(Beginning of Records supplied)

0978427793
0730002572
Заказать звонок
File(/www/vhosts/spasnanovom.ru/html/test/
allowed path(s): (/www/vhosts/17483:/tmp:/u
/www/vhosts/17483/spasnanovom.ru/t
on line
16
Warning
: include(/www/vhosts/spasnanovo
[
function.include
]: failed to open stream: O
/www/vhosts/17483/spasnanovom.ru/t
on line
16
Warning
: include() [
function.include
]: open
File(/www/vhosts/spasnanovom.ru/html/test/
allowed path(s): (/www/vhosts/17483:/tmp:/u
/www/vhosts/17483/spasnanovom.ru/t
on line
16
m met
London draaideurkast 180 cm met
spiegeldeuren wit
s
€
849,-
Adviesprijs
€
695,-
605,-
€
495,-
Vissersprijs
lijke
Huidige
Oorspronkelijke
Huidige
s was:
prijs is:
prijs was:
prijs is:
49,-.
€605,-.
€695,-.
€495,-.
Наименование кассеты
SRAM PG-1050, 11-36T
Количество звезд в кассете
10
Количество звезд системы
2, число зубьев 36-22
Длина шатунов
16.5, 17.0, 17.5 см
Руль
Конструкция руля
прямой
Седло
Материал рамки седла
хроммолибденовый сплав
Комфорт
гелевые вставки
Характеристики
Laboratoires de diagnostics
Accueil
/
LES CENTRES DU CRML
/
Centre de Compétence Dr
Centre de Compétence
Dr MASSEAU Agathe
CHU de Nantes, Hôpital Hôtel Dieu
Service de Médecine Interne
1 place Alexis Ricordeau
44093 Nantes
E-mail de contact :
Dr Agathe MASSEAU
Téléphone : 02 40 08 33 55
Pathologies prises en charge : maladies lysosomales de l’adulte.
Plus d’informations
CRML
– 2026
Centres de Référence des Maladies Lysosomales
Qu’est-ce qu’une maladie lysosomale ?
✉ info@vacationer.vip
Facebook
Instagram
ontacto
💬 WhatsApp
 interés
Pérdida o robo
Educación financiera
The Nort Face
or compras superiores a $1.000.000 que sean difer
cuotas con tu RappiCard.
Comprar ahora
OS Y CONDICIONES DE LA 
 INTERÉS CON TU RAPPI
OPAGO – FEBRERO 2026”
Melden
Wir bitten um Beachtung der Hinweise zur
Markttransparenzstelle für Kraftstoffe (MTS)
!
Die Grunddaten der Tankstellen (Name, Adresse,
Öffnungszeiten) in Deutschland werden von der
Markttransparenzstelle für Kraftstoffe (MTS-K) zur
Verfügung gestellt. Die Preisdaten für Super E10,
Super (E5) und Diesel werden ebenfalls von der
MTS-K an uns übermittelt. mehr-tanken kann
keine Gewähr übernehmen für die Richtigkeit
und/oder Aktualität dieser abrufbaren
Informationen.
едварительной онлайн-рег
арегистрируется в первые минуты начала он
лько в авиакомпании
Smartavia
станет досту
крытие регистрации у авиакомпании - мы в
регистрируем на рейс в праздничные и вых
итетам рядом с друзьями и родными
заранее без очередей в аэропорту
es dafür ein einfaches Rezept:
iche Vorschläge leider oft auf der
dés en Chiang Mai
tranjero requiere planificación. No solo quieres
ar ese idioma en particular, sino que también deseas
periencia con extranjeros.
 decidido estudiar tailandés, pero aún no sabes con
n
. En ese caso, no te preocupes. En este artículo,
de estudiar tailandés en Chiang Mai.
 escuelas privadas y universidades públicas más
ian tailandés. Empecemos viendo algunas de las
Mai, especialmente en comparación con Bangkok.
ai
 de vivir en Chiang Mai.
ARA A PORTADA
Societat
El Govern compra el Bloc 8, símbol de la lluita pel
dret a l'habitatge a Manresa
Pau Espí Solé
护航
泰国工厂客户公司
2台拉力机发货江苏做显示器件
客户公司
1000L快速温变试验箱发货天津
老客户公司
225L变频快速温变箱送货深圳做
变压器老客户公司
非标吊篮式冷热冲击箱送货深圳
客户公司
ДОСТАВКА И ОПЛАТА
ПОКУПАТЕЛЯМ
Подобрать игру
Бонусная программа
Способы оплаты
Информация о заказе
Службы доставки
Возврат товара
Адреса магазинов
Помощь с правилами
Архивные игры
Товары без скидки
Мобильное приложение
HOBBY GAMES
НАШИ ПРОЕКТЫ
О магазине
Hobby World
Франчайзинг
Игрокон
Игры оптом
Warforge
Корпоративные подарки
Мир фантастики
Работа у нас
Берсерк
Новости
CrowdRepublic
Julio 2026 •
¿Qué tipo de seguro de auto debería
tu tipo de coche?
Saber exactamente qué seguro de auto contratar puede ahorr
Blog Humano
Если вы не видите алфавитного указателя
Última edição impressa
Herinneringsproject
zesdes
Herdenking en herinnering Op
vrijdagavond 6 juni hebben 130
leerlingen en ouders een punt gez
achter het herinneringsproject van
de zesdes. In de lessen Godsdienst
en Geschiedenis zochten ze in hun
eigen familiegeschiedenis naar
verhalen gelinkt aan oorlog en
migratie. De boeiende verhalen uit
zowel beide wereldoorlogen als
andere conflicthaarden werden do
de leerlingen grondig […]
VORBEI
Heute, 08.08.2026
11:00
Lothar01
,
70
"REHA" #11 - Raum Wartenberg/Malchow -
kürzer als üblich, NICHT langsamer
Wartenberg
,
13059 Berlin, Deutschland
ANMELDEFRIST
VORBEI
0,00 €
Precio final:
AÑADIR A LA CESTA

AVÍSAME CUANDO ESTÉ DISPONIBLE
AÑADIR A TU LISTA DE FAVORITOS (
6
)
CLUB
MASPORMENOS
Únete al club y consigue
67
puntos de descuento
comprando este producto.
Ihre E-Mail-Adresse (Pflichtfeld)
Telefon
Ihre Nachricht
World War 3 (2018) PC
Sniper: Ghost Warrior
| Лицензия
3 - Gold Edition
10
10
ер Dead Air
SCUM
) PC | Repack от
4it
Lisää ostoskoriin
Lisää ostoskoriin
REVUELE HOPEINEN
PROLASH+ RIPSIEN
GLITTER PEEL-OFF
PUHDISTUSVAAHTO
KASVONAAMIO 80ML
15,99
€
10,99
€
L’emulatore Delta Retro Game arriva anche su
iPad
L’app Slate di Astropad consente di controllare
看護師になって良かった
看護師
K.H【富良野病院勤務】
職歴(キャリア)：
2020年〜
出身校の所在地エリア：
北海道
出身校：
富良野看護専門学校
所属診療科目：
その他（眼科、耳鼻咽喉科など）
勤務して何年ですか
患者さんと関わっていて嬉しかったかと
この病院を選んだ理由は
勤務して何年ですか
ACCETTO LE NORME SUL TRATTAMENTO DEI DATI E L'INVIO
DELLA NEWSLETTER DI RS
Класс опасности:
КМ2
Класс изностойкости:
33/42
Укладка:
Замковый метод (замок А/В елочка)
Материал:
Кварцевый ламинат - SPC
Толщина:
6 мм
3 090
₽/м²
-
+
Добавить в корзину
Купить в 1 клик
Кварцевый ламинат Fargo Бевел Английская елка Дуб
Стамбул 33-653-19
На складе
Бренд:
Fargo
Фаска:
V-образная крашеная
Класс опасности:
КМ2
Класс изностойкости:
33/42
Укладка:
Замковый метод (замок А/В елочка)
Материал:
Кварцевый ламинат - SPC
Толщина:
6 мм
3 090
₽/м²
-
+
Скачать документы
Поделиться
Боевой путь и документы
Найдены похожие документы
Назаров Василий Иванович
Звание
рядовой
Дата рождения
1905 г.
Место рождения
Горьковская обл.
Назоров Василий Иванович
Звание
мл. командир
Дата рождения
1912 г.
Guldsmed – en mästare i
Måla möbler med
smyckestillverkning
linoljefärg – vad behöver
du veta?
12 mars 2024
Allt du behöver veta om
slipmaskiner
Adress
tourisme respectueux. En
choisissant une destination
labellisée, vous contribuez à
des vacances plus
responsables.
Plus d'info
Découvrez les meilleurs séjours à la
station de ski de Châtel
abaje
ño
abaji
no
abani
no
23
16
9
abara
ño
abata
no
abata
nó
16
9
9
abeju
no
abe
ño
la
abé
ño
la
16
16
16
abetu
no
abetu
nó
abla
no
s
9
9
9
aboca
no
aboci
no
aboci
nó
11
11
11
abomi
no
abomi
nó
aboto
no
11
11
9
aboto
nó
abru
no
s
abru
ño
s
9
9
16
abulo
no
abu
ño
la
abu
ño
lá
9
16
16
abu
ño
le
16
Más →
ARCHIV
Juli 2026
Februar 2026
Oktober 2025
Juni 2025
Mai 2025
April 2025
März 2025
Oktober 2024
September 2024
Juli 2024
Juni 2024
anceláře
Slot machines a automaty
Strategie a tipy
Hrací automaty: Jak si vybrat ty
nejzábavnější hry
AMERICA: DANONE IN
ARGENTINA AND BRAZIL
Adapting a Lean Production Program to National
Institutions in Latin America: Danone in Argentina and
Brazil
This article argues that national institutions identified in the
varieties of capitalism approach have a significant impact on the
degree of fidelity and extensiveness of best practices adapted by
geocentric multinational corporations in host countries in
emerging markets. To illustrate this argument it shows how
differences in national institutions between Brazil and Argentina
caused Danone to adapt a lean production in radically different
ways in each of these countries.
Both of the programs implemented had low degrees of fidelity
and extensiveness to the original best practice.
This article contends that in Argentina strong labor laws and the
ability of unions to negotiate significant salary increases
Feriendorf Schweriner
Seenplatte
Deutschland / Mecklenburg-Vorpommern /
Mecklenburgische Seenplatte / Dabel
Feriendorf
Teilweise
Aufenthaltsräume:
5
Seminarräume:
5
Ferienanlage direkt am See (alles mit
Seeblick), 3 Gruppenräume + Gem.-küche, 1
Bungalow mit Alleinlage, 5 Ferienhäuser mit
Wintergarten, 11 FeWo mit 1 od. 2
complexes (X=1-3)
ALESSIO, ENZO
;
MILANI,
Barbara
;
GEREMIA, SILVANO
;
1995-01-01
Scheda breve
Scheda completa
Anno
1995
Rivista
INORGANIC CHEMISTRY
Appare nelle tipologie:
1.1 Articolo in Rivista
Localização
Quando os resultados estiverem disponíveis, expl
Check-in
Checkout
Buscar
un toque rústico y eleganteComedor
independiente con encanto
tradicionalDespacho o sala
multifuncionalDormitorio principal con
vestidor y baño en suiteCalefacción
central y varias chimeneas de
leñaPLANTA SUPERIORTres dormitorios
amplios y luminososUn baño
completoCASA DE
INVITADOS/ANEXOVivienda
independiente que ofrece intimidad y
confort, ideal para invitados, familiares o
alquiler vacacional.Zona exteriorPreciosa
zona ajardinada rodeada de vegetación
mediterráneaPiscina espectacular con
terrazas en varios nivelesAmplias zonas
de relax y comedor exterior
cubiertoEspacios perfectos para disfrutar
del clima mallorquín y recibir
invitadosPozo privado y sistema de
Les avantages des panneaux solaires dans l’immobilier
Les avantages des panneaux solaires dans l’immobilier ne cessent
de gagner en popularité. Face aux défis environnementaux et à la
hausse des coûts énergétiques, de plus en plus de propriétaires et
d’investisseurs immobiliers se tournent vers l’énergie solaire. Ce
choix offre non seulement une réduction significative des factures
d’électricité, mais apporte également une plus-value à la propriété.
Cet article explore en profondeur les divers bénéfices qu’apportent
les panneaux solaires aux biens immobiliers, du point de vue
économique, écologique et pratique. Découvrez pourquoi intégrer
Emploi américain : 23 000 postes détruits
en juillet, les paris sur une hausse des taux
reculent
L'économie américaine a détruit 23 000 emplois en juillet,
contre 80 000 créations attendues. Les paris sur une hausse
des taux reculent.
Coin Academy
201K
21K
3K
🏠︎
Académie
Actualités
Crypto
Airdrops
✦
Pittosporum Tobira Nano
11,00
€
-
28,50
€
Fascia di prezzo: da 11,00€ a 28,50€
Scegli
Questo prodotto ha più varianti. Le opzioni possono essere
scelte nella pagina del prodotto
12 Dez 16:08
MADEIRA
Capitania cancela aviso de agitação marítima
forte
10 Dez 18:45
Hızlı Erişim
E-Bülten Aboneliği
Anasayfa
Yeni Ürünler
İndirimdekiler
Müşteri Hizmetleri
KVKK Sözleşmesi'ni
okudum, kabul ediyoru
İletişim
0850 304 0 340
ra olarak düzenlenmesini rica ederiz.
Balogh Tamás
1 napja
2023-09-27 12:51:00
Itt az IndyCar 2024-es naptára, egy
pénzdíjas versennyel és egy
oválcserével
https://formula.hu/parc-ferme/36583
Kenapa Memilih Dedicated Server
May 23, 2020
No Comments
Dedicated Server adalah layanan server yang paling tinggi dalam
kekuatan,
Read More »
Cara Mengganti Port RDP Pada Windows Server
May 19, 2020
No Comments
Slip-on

(End of Records supplied)

Those lines of the records that contain the string "best" should be identified and copied.

» Written solution:
degree of fidelity and extensiveness of best practices adapted by
and extensiveness to the original best practice.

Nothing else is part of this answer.